Meantime, the court yesterday admitted into evidence a black Honda Civic with registration number AG-94-NMG in which three of the suspects were arrested, even as the suspects conceded before the court that the car actually belonged to them.

Adjourning further hearing on the case till February 6 and 7 to enable the accused persons to enter a no-case-submission, Justice Aliyu ordered the defense counsel to file and serve the application on the prosecution within 14 days.

The six accused persons are standing trial over alleged multiple bombings and killings in Suleja, Madalla and environs.

The SSS had alleged that its undercover investigations revealed that they participated in various terrorist attacks that killed 28 persons between March and July.

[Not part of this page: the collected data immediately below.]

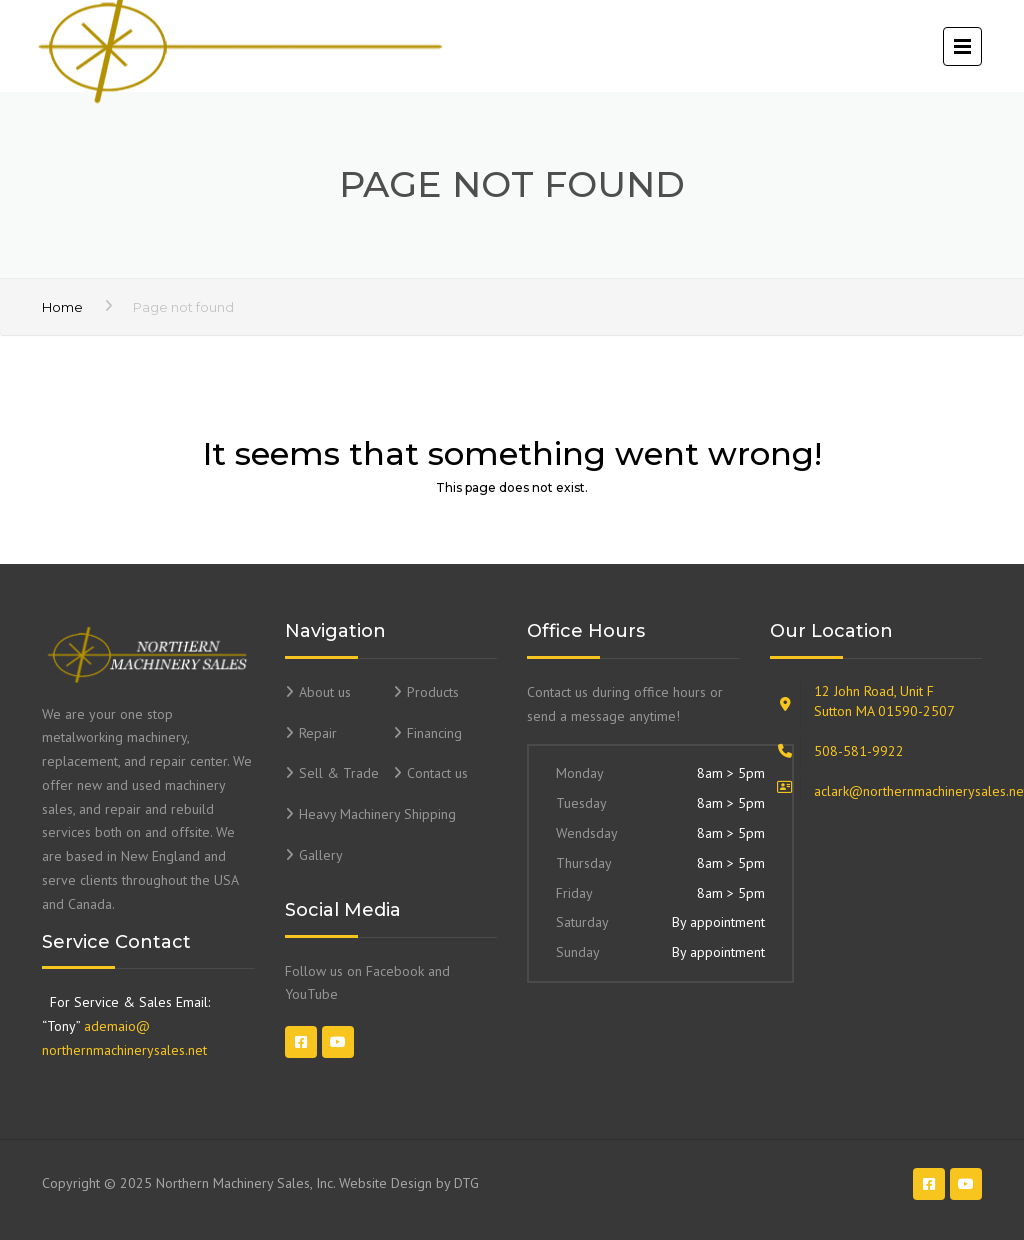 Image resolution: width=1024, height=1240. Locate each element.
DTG (466, 1183)
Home (62, 307)
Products (433, 692)
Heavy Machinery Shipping (377, 814)
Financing (434, 733)
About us (325, 692)
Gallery (321, 855)
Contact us (437, 773)
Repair (318, 733)
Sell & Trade (339, 773) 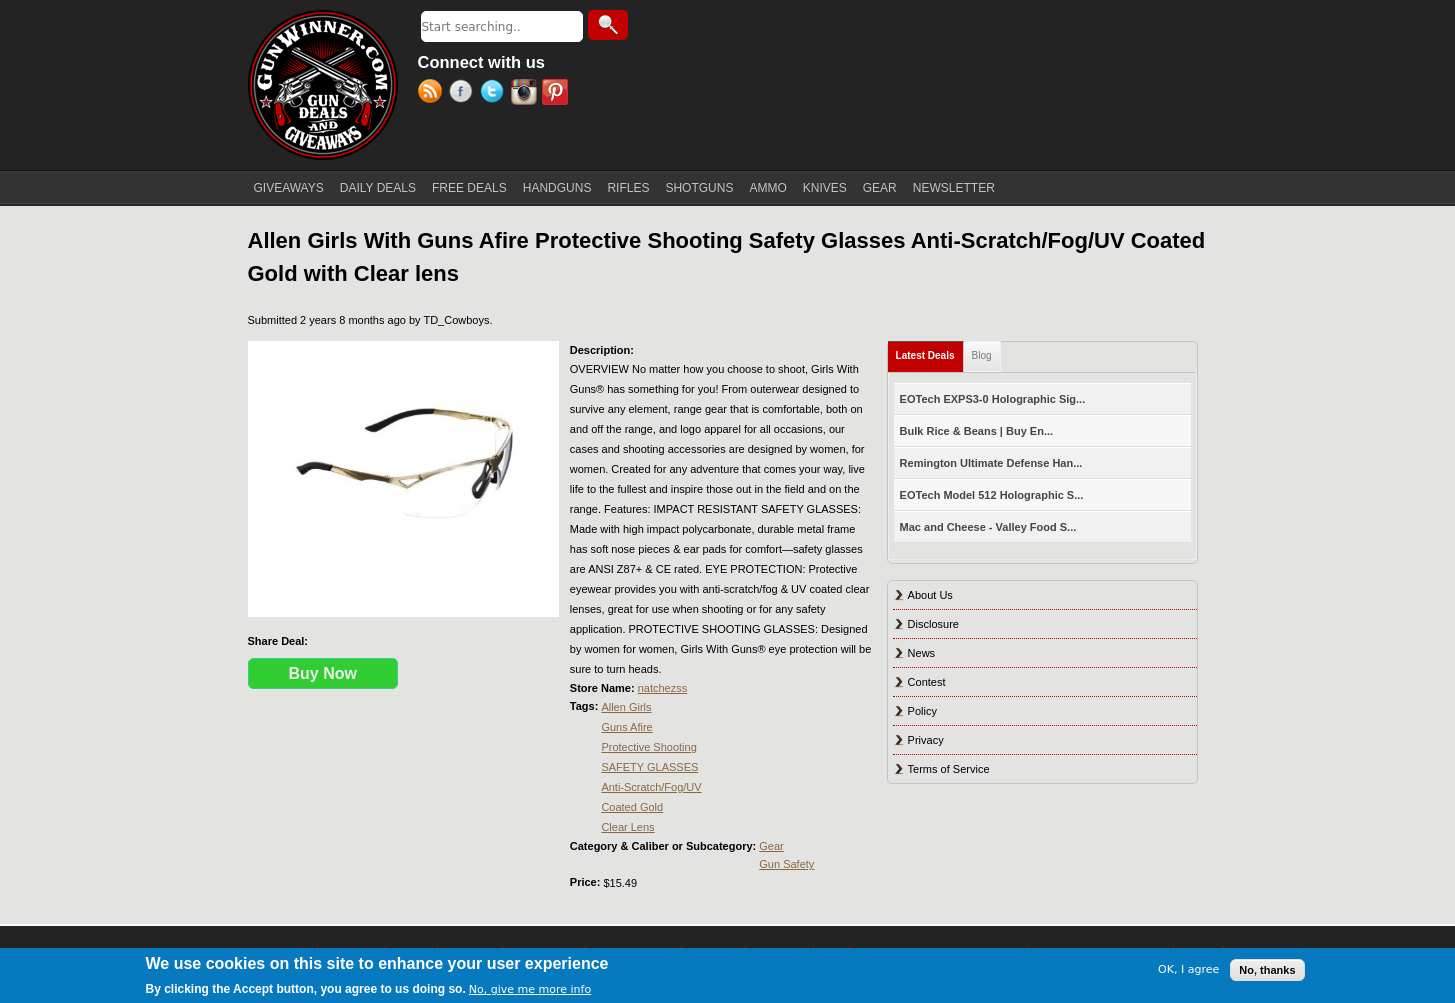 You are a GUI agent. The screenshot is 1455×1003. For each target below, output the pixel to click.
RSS (433, 94)
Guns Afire (626, 727)
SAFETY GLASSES (649, 767)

However, though they had on September 30, 2011, pleaded not guilty to a 5-count charge that was preferred against them by the Federal Government, they have since remained at Kuje prisons from where they attend their trial.

The prosecution had alleged that six of them , “between June 4 and July 12, (both dates inclusive) at various locations in Suleja, Niger state, Azare, Nasarawa state and the FCT, did engage in an act of terrorism by encouraging through training persons now at large, the use of arms and ammunition, and the preparation, planting and detonation of improvised explosive devices for the purpose of terrorism and thereby committed an offence contrary to section 15 (2) of EFCC Act 2004 and punishable under the same section of the Act.”

They were said to have supervised the bombing of a village, Dakna, in Bwari, Abuja, on May 23; an incident SSS said resulted in the death of three Peace Officers, as well as detonated an improvised explosive device at a political rally in Suleja which resulted in the death of three persons too.

If convicted, the offence for which the accused persons are answering to attracts a punishment of life imprisonment.